Celestial bodies, such as neutrons, or collapsed stars, called magnetars (magnetars), are enclosed in strong magnetic fields, presenting well-defined magnetic storms in space. According to quantum electrodynamics (QED) theory, these magnetic fields are so strong that they transform the vacuum of space into exotic plasmas of matter and antimatter in the form of pairs of negatively charged electrons and positively charged positrons . The emission of these pairs is thought to be responsible for the powerful FRBs.
Matter-antimatter plasmas, known as “pairon plasmas,” contrast with the usual plasmas, which fuel nuclear fusion reactions and make up 99 percent of the visible universe. This plasma consists only of electrons and much more massive matter in the form of nuclei or ions. Electron-positron plasmas consist of particles of equal mass but opposite charges that are annihilated and created. Such plasmas can exhibit quite different collective behavior.
“Our laboratory simulation is a small-scale simulation of the environment of a magnetar. This allows us to analyze the effect of QED on plasmas,” said Kenan Qu, a physicist in Princeton’s Department of Astrophysics. is the first author of a study presented as Science Highlights in , and the first author of a paper in Physical Review Letters, which is described in this paper.
Physicist Kenan Qu with images of FRBs in two galaxies. The top and bottom photos on the left show the galaxy, and the right is a digitally enhanced photo. Dotted ellipses mark outburst locations in the galaxy.
“Instead of simulating a strong magnetic field, we use a strong laser,” Qu said. “It converts energy into a pair of plasmons through a so-called QED cascade. The pair of plasmons then transfers the laser pulse to a higher frequency. This exciting result demonstrates the creation and observation of QED pairs of plasmons in the laboratory. prospects and enable experiments to test theories about fast radio bursts.”
Physicist Nat Fisch, professor of astrophysical sciences at Princeton University, associate director of academic affairs at PPPL, and the study’s principal investigator, noted that the lab-produced pair of plasmas had been created before. “And we think we know what laws govern their collective behavior. But until we actually generate a pair of plasmas in the lab that exhibit collective phenomena that we can detect, we won’t be absolutely sure of that.
He added: “The problem is that the collective behavior of paired plasmas is notoriously difficult to observe. An important step for us is to treat this as a joint production-observation problem, recognizing that a great observation method relaxes the conditions under which it must be produced. , and in turn lead us to a more practical facility.”
The unique simulations presented in the paper create high-density QED-pair plasmas by colliding a laser with a dense beam of electrons traveling close to the speed of light. This method is cost-effective compared to the commonly proposed method of colliding ultra-intense lasers to create QED cascades. The method also slows the motion of plasma particles, allowing for stronger collective effects.

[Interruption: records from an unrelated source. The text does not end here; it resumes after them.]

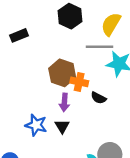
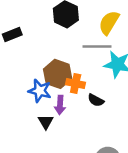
blue star: (36, 125) -> (40, 91), moved
black triangle: (62, 126) -> (46, 122), moved

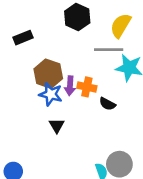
brown hexagon: (58, 74) -> (48, 74), moved
purple arrow: (60, 105) -> (70, 86), moved

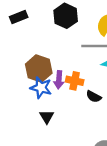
black rectangle: (23, 38) -> (19, 17), moved

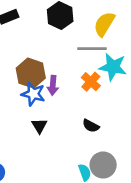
orange cross: (75, 81) -> (91, 82), moved, turned 30
black semicircle: (94, 97) -> (91, 126), moved

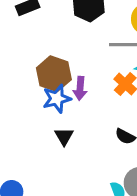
blue star: (33, 94) -> (57, 99), turned -30

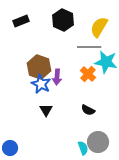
blue star: (57, 99) -> (41, 84), turned -30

“There are no lasers powerful enough to achieve this today, and it could cost billions of dollars to build them,” Qu said. Our approach strongly supports the use of an electron beam accelerator and a moderate-intensity laser to achieve QED on plasmas. We The implication of the research is that supporting this approach can lead to significant savings.”
“We are currently preparing to test the simulation with a new wave of laser and electron experiments at SLAC,” said SLAC researcher Sebastian Meuren, a former postdoctoral visiting scholar at Princeton University. “In a sense, what we are doing here is generating a radio burst. The beginning of the cascade.”
“It would be very exciting if we could observe something like a radio burst in the laboratory,” Meuren said. “But the first part is just looking at the scattering of the electron beam, and once we do that, we’ll increase the laser intensity.” , to get to higher densities to really see electron-positron pairs. The idea is that the experiment will evolve over the next two years or so.”
The overall goal of this research is to understand how celestial bodies like magnetars create paired plasmas, and what the new physics associated with FRBs brings, this joint work was approved by the US National Nuclear Security Administration (NNSA). Supported by a grant awarded by the Department of Astrophysical Sciences to Princeton University and a grant awarded by the Department of Energy to Stanford University.